HANA VU Romanticism (Ghostly International) — For songwriters and performers, it might be more accurate to measure age in recordings than years. Hana Vu is still in her early-to-mid-twenties according to the calendar, but her new release, Romanticism, places her four albums deep into her career. The latter seems a better yardstick for the sort of world weariness she totes along with her. The existential ennui of her lyrics is pairs with indie pop that is elegant and buoyant, placing her nicely within the modern clique headed by Soccer Mommy and Snail Mail, both artists she’s shared bills with. “Care” practically shimmers with a tone of purpose and power as Vu intones pummeling sad lyrics such as “The more I think about it now, I’m just a book you throw away/ ‘Cause you don’t know what I’m about, yeah, you don’t know.” She employs anxious synths on “Dreams” and gives and has a verve that suggests a less sunny version of the Cardigans on “Play.” It’s like pop music for people who’ve given up on the idea that songs can soothe their wounded inner being but also can’t quite break the habit of huddling under their headphones in search of escape. “Hammer” hits with the cracking impact of its title object, and the sweeping “Alone” suggests where Arcade Fire would have landed if they had never earned indulgent recording budgets. Romanticism is imbued with a maturity that gives it real emotional urgency, even when — maybe especially when — those emotions are at their most forlorn.
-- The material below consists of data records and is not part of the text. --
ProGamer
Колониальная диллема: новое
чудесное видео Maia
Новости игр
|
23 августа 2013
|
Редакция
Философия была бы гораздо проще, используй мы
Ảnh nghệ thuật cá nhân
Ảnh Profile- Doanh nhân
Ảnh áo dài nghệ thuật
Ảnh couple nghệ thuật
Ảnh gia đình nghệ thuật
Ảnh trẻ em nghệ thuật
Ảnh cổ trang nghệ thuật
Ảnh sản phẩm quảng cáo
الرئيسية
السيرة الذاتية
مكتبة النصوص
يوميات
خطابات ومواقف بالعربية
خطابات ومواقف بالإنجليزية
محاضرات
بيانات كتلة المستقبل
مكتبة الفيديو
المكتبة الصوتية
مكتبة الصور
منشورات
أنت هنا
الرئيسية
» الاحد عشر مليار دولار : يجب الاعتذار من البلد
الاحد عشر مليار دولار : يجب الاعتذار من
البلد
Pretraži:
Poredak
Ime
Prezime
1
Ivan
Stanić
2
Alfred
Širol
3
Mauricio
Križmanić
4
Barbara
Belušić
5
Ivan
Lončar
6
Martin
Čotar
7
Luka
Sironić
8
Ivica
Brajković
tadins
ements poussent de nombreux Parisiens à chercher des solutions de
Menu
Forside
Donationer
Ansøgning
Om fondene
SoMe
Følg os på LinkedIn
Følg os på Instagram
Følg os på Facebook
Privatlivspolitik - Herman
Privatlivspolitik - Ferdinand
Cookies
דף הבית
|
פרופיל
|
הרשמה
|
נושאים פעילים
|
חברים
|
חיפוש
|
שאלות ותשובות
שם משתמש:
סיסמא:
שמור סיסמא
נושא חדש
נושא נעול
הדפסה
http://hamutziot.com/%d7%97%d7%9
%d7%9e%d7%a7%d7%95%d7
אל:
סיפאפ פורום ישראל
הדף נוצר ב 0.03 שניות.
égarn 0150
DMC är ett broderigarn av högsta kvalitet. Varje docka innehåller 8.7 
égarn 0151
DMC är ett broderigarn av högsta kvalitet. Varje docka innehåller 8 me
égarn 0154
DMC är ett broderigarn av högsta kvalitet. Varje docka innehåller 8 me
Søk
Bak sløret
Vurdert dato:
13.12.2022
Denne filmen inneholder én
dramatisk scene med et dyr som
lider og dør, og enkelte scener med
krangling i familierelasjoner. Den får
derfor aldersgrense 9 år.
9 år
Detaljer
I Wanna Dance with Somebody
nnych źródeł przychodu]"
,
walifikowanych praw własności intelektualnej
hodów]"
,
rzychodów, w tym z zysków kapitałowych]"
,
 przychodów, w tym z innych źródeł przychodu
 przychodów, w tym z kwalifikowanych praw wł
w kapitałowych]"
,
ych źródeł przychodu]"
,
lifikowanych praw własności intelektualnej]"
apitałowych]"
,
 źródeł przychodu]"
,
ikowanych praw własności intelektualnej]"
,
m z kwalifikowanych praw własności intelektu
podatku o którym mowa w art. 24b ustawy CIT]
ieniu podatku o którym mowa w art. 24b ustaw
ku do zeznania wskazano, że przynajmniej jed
Fall under the thrall of the following cuts: “Look Alive,” “How It Goes,” “Airplane,” and “Love.”

YAYA BEY Ten Fold (Big Dada) — Yaya Bey had already established she knew how to winningly use her creative process to fight through personal tumult. Her 2022 breakthrough album, Remember Your North Star, was forged into being while she was still feeling the sting of a rough divorce. While she worked on her new follow-up, Ten Fold, she was beset by grief. Her rapper father, Ayub Bey, better know as Grand Daddy I.U., died in late 2022, and the album implicitly asks if mournfulness can be defiant and even jubilant. On “the evidence,” Bey might be singing “Sometimes it feels like I won’t make it (hey, yeah)/ Sometimes it feels like I can’t go (hey, yeah)” but the track’s thick groove provides a counterpoint of focused endurance. The neo-soul material grabs attention with its insistent catchiness and spirited energy. There’s sometimes an intoxicating cheeriness tot he music, as heard on the buoyant “chrysanthemums” and “all around los angeles,” with its lithe, lively undercurrent straight from a vintage Tom Tom Club record. Mainly, Bey continues to position herself as a worthy successor to Neneh Cherry as she crafts tracks that still firmly grounded in her chosen genre while deftly employing little jazzy flourishes. Both “chasing the bus” and “carl thomas sliding down the wall” are soul songs as smooth as unruffled silk. Bey addresses her father most directly on “yvette’s cooking show”: “I know how shit get real/ I hope you get to rest/ You somewhere chillin’, laid back, knowing you did your best.” Grand Daddy I.U. was a musician, too, so there’s no greater tribute than his daughter sending him off with sturdy beats. Expand your pleasure exponentially with “sir princess bad bitch,” “slow dancing in the kitchen,” “iloveyoufrankiebeverly,” and “career day.”